Except to the extent noted below, the circumstances set forth in Note 12 to the consolidated financial statements included in Xcel Energy Inc.'s Annual Report on Form 10-K for the year ended Dec. 31, 2011 appropriately represent, in all material respects, the current status of other rate matters, and are incorporated herein by reference.

NSP-Minnesota

Recently Concluded Regulatory Proceedings - Minnesota Public Utilities Commission (MPUC)

NSP-Minnesota - Minnesota Electric Rate Case - In November 2010, NSP-Minnesota filed a request with the MPUC to increase electric rates in Minnesota for 2011 by approximately $150 million, or an increase of 5.62 percent, and an additional increase of $48.3 million, or 1.81 percent, in 2012.  The rate filing was based on a 2011 forecast test year, a requested return on equity (ROE) of 11.25 percent, an electric rate base of $5.6 billion and an equity ratio of 52.56 percent.  The MPUC approved an interim rate increase of $123 million, subject to refund, effective Jan. 2, 2011.  In August 2011, NSP-Minnesota submitted supplemental testimony, revising its requested rate increase to approximately $122 million for 2011 and an additional increase of approximately $29 million in 2012.

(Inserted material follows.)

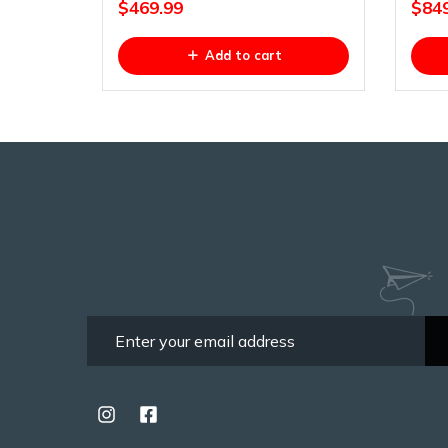
$
469.99
$
84
Add to cart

In November 2011, NSP-Minnesota reached a settlement agreement with certain customer intervenors.  In February 2012, NSP-Minnesota filed to reduce the interim rate request to $72.8 million to align with the settlement agreement.  In March 2012, the MPUC approved the settlement.  In May 2012, the MPUC issued an order approving the following:

·
A rate increase of approximately $58 million in 2011 and an incremental rate increase of $14.8 million in 2012 based on an ROE of 10.37 percent and an equity ratio of 52.56 percent.
·
A reduction to depreciation expense and NSP-Minnesota's rate request by $30 million.

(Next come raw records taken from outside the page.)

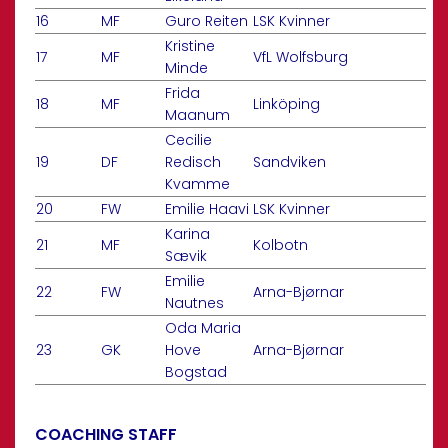
16
MF
Guro Reiten
LSK Kvinner
Kristine
17
MF
VfL Wolfsburg
Minde
Frida
18
MF
Linköping
Maanum
Cecilie
19
DF
Redisch
Sandviken
Kvamme
20
FW
Emilie Haavi
LSK Kvinner
Karina
21
MF
Kolbotn
Sævik
Emilie
22
FW
Arna-Bjørnar
Nautnes
Oda Maria
23
GK
Hove
Arna-Bjørnar
Bogstad
COACHING STAFF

As of June 30, 2012 and Dec. 31, 2011, NSP-Minnesota recorded a provision for revenue subject to refund of approximately $80 million and $67 million, respectively.

NSP-Minnesota - Minnesota Property Tax Deferral Request - In December 2011, NSP-Minnesota filed a request to defer incremental 2012 property taxes that would not be recovered in base rates, estimated to be approximately $24 million, or alternatively that a property tax rider be approved.  In June 2012, the MPUC denied NSP-Minnesota's request for deferred accounting for incremental property taxes and also denied the request for a property tax rider.  There were no incremental 2012 property taxes deferred as a regulatory asset.
 
Recently Concluded Regulatory Proceedings - North Dakota Public Service Commission (NDPSC)

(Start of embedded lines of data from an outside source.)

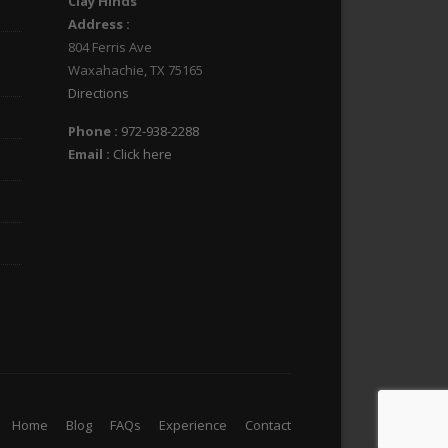
Clay Hinds
Address :
804 Ferris Ave
Waxahachie
,
TX
75165
Directions
Phone :
972-938-2288
Email :
Click here
Home
Blog
FAQs
Experience
Contact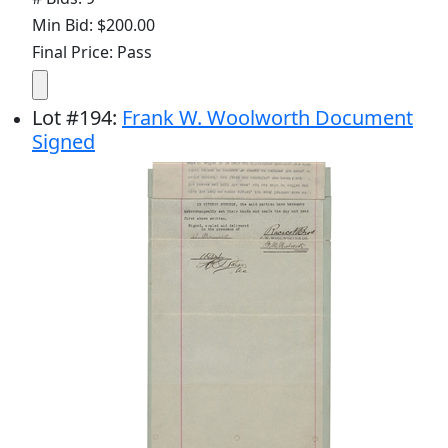
Min Bid: $200.00
Final Price: Pass
Lot
#
194
:
Frank W. Woolworth Document
Signed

NSP-Minnesota - North Dakota Electric Rate Case - In December 2010, NSP-Minnesota filed a request with the NDPSC to increase 2011 electric rates in North Dakota by approximately $19.8 million, or an increase of 12 percent, and a step increase of $4.2 million, or 2.6 percent, in 2012.  The rate filing was based on a 2011 forecast test year and included a requested ROE of 11.25 percent, an electric rate base of approximately $328 million and an equity ratio of 52.56 percent.  The NDPSC approved an interim rate increase of approximately $17.4 million, subject to refund, effective Feb. 18, 2011.

In May 2011, NSP-Minnesota revised its rate request to approximately $18.0 million, or an increase of 11 percent, for 2011 and $2.4 million, or 1.4 percent, for the additional step increase in 2012.  In February 2012, the NDPSC approved the settlement agreement, which provided for a rate increase of $13.7 million in 2011 and an additional step increase of $2.0 million in 2012, based on a 10.4 percent ROE and black box settlement for all other issues.  To address 2012 sales coming in below forecast revenue projections, the settlement includes a true-up to 2012 non-fuel revenues plus the settlement rate increase.  NSP-Minnesota implemented final rates in May 2012 and issued refunds in June 2012.

Pending and Recently Concluded Regulatory Proceedings - South Dakota Public Utilities Commission (SDPUC)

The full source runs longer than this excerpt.